Lessons learned from the Feast community

apply(conf) - May '22 - 10 minutes

Feast, the open source feature store, has seen a dramatic rise in adoption as ML teams build out their operational ML use cases. The growth that Feast has experienced is in part due to the project being a community-driven effort, with development happening openly through public forums. However, designing out in the open hasn’t always been straightforward. As the Feast user base has grown, maintainers of the project have been faced with new and interesting challenges. In this talk we will share three examples of when the Feast community surprised us, and how that impacted the project’s direction.

Okay, so, my name is Willem. I’m a principal engineer here at Tecton. Today, I’m going to be talking a bit about some of the lessons we learned while working on Feast. So let me just jump right into it.

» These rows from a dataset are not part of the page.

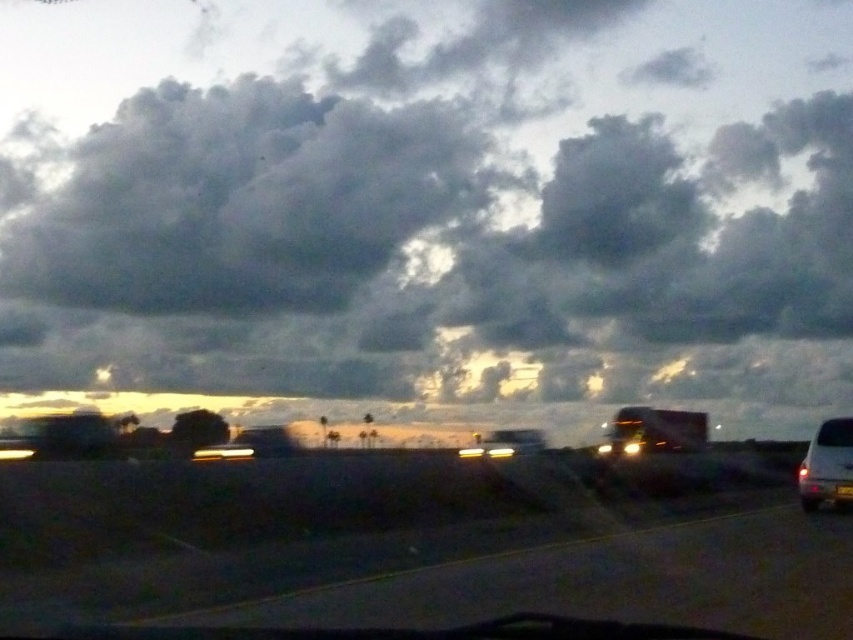 Question: Which point is closer to the camera?

Choices:
 (A) (144, 54)
 (B) (849, 483)

Answer: (B)

Question: Does dark gray cloud at upper center appear over white glossy van at lower right?

Choices:
 (A) no
 (B) yes

Answer: (B)

Question: Based on their relative distances, which object is nearer to the white glossy van at lower right?

Choices:
 (A) dark gray cloud at upper center
 (B) dark asphalt highway at center
 (C) transparent glass windshield at lower right

Answer: (C)

Question: Can you confirm if white glossy van at lower right is smaller than transparent glass windshield at lower right?

Choices:
 (A) no
 (B) yes

Answer: (A)

Question: Estimate the real-world distances between objects in this image. Which object is farther from the transparent glass windshield at lower right?

Choices:
 (A) dark gray cloud at upper center
 (B) dark asphalt highway at center
 (C) white glossy van at lower right

Answer: (A)

Question: Is dark gray cloud at upper center further to the viewer compared to transparent glass windshield at lower right?

Choices:
 (A) yes
 (B) no

Answer: (A)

But so before we get into that, what’s the story with these? What’s happened in the last year since the previous apply? Give you a quick summary. We’ve seen a bunch of contributions to the project. So it’s really grown with its functionality set, lots of optimizations in our feature server. In terms of performance, we’ve added data quality monitoring. We’ve added a Feast UI. But just in general, we’ve had community contributions from both our end users, so Spark, PostgreSQL, Trino, and a bunch of other connectors and compute engines, as well from our partners like Redis, Snowflake, Azure, et cetera. So really the project has grown a lot in the last year.

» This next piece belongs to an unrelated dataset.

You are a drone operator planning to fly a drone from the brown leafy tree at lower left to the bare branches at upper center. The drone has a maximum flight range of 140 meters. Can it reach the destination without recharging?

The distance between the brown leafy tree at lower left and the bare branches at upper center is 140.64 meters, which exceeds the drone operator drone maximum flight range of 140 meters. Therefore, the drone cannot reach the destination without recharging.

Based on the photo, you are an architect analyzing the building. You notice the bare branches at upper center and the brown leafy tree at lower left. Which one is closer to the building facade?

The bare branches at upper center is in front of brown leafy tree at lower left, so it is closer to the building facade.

And adoption has also grown. So folks at Twitter, Shopify, and a bunch of other teams have built their email platforms on Feast. And constantly what they are, our metrics are also up. So we’re seeing more folks at Slack, we’ve seen a lot more activity on GitHub, so PRs and stars and forks, et cetera. So it’s been really great to see the project really flourish.

But along the way, we’ve learned some things from our users. And we work with our users on Slack and GitHub and community calls. We also run surveys at least once a year. And often we learn things from our users through those surveys. So I’m going to share three of those key takeaways that we’ve had over the last year or so.

The first one was from the 2021 fee survey. We asked our users, which technologies do you want to use for your online feature store? Now, I think most people have an idea of what the results will be. And this is what we saw. We saw unsurprisingly Redis was one of the top progressive online feature store, storage technologies, databases. And of course there’s a kind of long tail of other technologies, but a very interesting for us was PostgreSQL and MySQL is right up there with Redis, and it wasn’t 100% clear to us why this was the case. So, you’d expect a no SQL database, something that’s super low latency, optimized for point lockups, but you wouldn’t really expect PostgreSQL or MySQL there because they’re often optimized for different use cases. And we have a hunch for why then teams wanted to use these technologies.

Perhaps they already have those deployed in production and they just want to reuse them. But we continue to ask our users questions. The other question we asked was, which technology do you want to use your offline feature store? So, where do you want to create your features? Where do you want to build your trained data sets? Where do you want to store your historic feature data? And similarly, of course, you had your data lake, data warehouses, the usual suspects, but similarly, we also saw operational DBs coming into the survey results again. So this was also quite kind of curious for us because we anticipated teams have large amounts of data and they want to use these kind of ELT stacks or at least analytics stacks to process that data and BOLD train data sets, not operational DBs, and yet they still came back into our survey results in 2021.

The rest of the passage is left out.